Saturday, July 6, 2013

New Girl at the Table

 Danielle is a new player in a game with Anthony and Jeremy.
 
 I'm the one that got away—almost.

    I never got involved in roleplaying games when I was a teenager, though it would have been right up my alley.  Obsessed with fantasy since I was a kid, I gobbled up every book on wizards and dragons that I could find.  Then, when I was 13 and looking through the bargain bin at my local library's yard sale, a huge event for a sleepy rural town, I scored bigtime.  I found Dragons of Autumn Twilight by Margaret Weis &Tracy Hickman.  From the first scene where the guards burst into the inn, I was hooked.  I devoured it, finding everything a tween could hope for, a band of unlikely heroes, magic, dragons and bad guys aplenty, dungeons and mysteries, all waiting for me to discover them.   Adding to the appeal of the series, it was suitably, tantalizingly racy.  I remember this scene with an elf bathing in the moonlight...  Anyway, I wanted more.

   I learned gradually that there was not just three or twelve books set in the Dragonlance universe, but over 190 volumes.  It vaguely occurred to me that these were interrelated, and I had some notion that the people involved in writing the series all knew each other, but it took me a long time to put it together that the books were based on a series of Dungeons & Dragons campaigns.  The Dungeons & Dragons rulebook was more expensive and daunting than pulp paperbacks, and my teenage self wanted instant gratification, so I was surprisingly slow on the uptake, even when one of my high school friends showed me dungeon maps he had drawn up in math class (putting his graph paper to good use).  To me, fantasy was something that happened on the page, and I was a huge fan, and I sympathized with the characters and came along for the ride.  Aside from choose-your-own-adventures, though, I would always be a passenger, and the people who wrote and participated in such stories were impossibly far removed from me.

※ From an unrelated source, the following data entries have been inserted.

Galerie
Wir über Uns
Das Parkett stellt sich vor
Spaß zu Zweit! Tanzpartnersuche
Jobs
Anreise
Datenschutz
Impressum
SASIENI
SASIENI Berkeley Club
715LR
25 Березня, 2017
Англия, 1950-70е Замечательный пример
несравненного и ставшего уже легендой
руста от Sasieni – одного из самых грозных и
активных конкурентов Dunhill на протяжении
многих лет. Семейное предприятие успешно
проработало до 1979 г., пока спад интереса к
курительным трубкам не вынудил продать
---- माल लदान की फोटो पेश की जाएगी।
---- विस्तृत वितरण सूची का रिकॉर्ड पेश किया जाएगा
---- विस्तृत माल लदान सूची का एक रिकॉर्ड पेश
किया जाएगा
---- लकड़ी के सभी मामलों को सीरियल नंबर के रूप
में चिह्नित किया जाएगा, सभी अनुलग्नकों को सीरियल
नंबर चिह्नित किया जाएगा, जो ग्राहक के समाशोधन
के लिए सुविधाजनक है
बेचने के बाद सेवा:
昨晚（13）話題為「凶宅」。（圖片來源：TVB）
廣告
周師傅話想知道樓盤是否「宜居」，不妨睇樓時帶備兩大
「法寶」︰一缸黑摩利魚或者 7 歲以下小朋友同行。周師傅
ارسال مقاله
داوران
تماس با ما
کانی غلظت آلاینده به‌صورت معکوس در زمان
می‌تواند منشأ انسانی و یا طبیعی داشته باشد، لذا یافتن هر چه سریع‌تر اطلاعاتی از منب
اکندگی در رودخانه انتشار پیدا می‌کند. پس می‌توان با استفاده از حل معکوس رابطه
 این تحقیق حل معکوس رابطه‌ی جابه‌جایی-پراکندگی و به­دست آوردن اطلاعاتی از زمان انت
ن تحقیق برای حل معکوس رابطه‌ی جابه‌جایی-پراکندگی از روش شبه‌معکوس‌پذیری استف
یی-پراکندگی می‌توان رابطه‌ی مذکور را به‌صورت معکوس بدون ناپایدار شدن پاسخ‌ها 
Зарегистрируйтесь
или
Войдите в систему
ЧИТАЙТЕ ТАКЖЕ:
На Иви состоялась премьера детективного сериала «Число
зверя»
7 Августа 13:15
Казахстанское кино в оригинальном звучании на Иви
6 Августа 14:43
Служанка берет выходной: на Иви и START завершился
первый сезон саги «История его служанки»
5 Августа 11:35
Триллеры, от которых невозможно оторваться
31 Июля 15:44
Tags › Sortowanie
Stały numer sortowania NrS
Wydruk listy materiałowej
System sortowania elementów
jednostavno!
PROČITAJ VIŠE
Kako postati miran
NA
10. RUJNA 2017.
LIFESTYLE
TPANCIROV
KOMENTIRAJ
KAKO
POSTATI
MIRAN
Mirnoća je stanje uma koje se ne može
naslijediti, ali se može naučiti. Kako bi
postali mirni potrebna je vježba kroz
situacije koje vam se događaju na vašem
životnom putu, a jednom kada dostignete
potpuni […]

   Fast forward to this year.  My appreciation for stories has deepened and matured, and that gulf between me and the exalted class of magicians and storytellers has narrowed to a gap I might easily cross in one step.  I find myself thinking, “I would have done it this way,” or “that villain is more interesting than the heroes,” and watching from the wings, itching to try out each character's part.  So when Jeremy invited me to a game he was starting I was thrilled, not just because it's great to watch his face light up when he's doing something he loves, but also at the opportunity to share a fantasy world as a group experience and participate in a living, breathing story.   I've come to roleplaying the long way around, but it is just as satisfying for me to manhandle and steamroller the GM's encounters, to laugh at the alchemist chef's antics and flee in terror from giant scorpions that will kill us at Level 1, to learn the seductive nature of powergaming and the delicate balance of roleplaying.  I'm new to roleplaying and the Pathfinder system, but I am not new to fantasy, and it's a pleasure to discover the mechanics behind the stories that have always fascinated me.  At some point we were all new players, and as That New Player, I'd like to say thanks to the people who stop what they are doing long enough to explain things to us at the table.